Mary Stuart, Countess of Bute, 1st Baroness Mount Stuart was the wife of British nobleman John Stuart, 3rd Earl of Bute, who served as Prime Minister from 1762 to 1763.

Life and family

Lady Bute was born in 1718, the only daughter of Sir Edward Wortley Montagu and Lady Mary Pierrepont, the daughter of Evelyn Pierrepont, 1st Duke of Kingston-upon-Hull. She was born during her father's tenure as ambassador to the Ottoman Empire, which her mother wrote about in her Letters from Turkey.
On 24 August 1736, she married John Stuart, 3rd Earl of Bute, who became the prime minister of Great Britain in 1762. The couple had five sons and six daughters, including:
  1. Lady Mary Stuart, married James Lowther, later created Earl of Lonsdale, on 7 September 1761
  2. John Stuart, Lord Mount Stuart, politician who succeeded as 4th Earl of Bute and was later created Marquess of Bute
  3. Lady Anne Stuart, married Hugh Percy, Lord Warkworth, later the 2nd Duke of Northumberland, on 2 July 1764
  4. The Hon James Archibald Stuart, politician and author
  5. Lady Augusta Stuart, married Andrew Corbett
  6. Lady Jane Stuart, married George Macartney, later created Earl Macartney, on 1 February 1768
  7. The Hon Frederick Stuart, politician
  8. The Hon Charles Stuart, soldier and politician
  9. The Hon William Stuart, Anglican prelate who served as Archbishop of Armagh
  10. Lady Caroline Stuart, married The Hon John Dawson, later the 1st Earl of Portarlington, on 1 January 1778
  11. Lady Louisa Stuart, writer who died unmarried
In 1761, she was created Baroness Mount Stuart, of Wortley in the county of York, with a remainder to her male heirs by her husband.
Lady Bute died on 6 November 1794 in Isleworth, Middlesex.
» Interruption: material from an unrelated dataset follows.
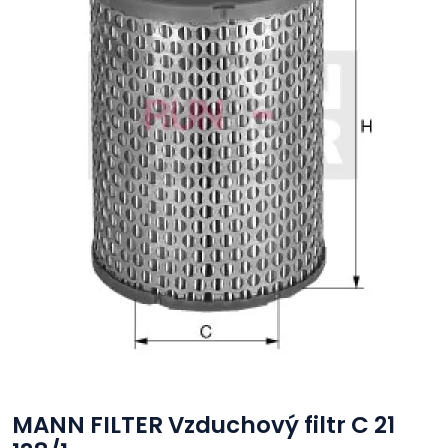
MANN FILTER Vzduchový filtr C 21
Her eldest son, John, succeeded to her title.

Perception

In 1774, Mary Delany wrote to her friend Bernard Granville, Jacobite Duke of Albemarle, saying: "You know so much of Lady Bute that I need say nothing of her agreeableness, her good sense, and good principles, which with great civility must be always pleasing."
Writing for the Oxford Dictionary of National Biography, Karl Wolfgang Schweizer said that: "Lady Bute seems to have been a woman of prudence, loyalty, and tact, greatly devoted to her husband and family."